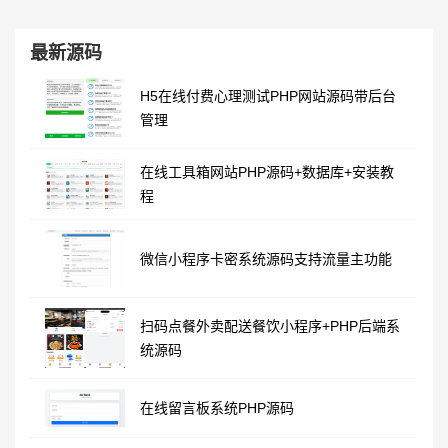
最新源码
H5在线付费心理测试PHP网站源码带后台
管理
在线工具箱网站PHP源码+数据库+安装教
程
微信小程序卡密系统源码支持流量主功能
扫码点餐外卖配送餐饮小程序+PHP后端系
统源码
在线留言板系统PHP源码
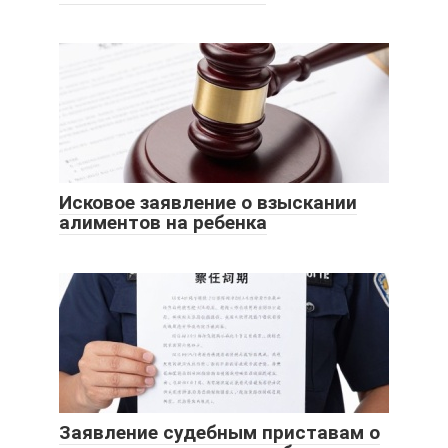
Исковое заявление о взыскании
алиментов на ребенка
Заявление судебным приставам о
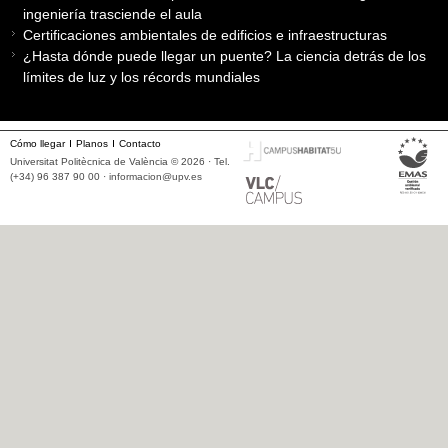
ingeniería trasciende el aula
Certificaciones ambientales de edificios e infraestructuras
¿Hasta dónde puede llegar un puente? La ciencia detrás de los
límites de luz y los récords mundiales
Cómo llegar
Planos
Contacto
Universitat Politècnica de València © 2026 · Tel.
(+34) 96 387 90 00 ·
informacion@upv.es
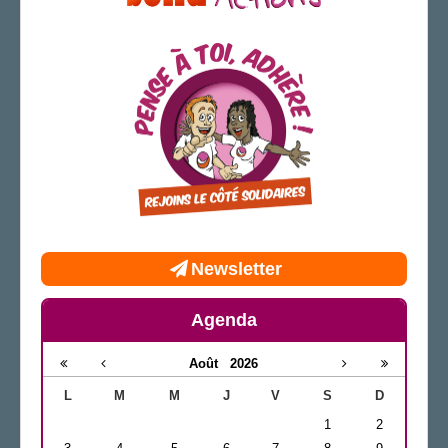
Newsletter
Agenda
Août
2026
L
M
M
J
V
S
D
1
2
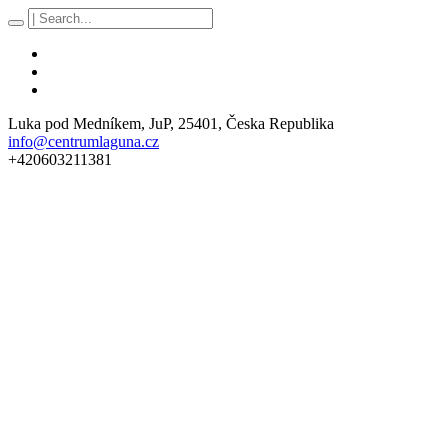
Luka pod Medníkem
, JuP,
25401
,
Česka Republika
info@centrumlaguna.cz
+420603211381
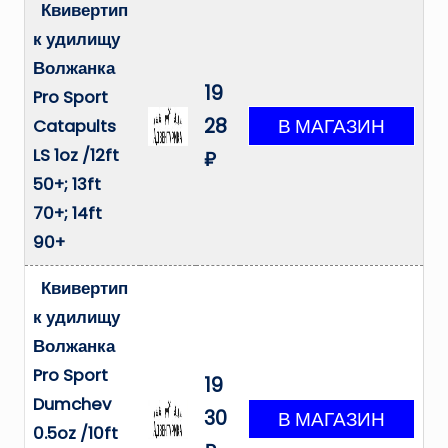
Квивертип
к удилищу
Волжанка
19
Pro Sport
28
Catapults
LS 1oz /12ft
₽
50+; 13ft
70+; 14ft
90+
Квивертип
к удилищу
Волжанка
Pro Sport
19
Dumchev
30
0.5oz /10ft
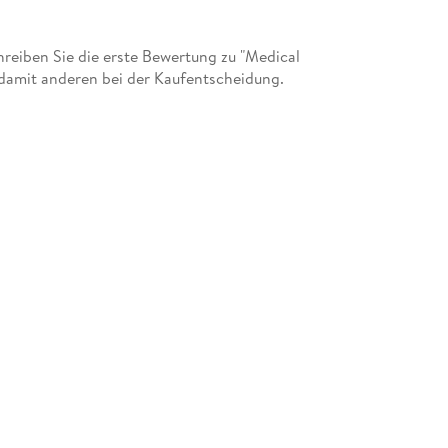
eiben Sie die erste Bewertung zu "Medical
 damit anderen bei der Kaufentscheidung.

BRIEF:
Output the whole listing exactly. Pictures stay out.

ANSWER TO THE PROBLEM:
最新源码
H5在线付费心理测试PHP网站源码带后台
管理
在线工具箱网站PHP源码+数据库+安装教
程
微信小程序卡密系统源码支持流量主功能
扫码点餐外卖配送餐饮小程序+PHP后端系
统源码
在线留言板系统PHP源码
Исковое заявление о взыскании
алиментов на ребенка
Заявление судебным приставам о
ingeniería trasciende el aula
Certificaciones ambientales de edificios e infraestructuras
¿Hasta dónde puede llegar un puente? La ciencia detrás de los
límites de luz y los récords mundiales
Cómo llegar
Planos
Contacto
Universitat Politècnica de València © 2026 · Tel.
(+34) 96 387 90 00 ·
informacion@upv.es
Newsletter
Agenda
Août
2026
L
M
M
J
V
S
D
1
2
Luka pod Medníkem
, JuP,
25401
,
Česka Republika
info@centrumlaguna.cz
+420603211381
Квивертип
к удилищу
Волжанка
19
Pro Sport
28
Catapults
LS 1oz /12ft
₽
50+; 13ft
70+; 14ft
90+
Квивертип
к удилищу
Волжанка
Pro Sport
19
Dumchev
30
0.5oz /10ft
eiben Sie die erste Bewertung zu "Medical
 damit anderen bei der Kaufentscheidung.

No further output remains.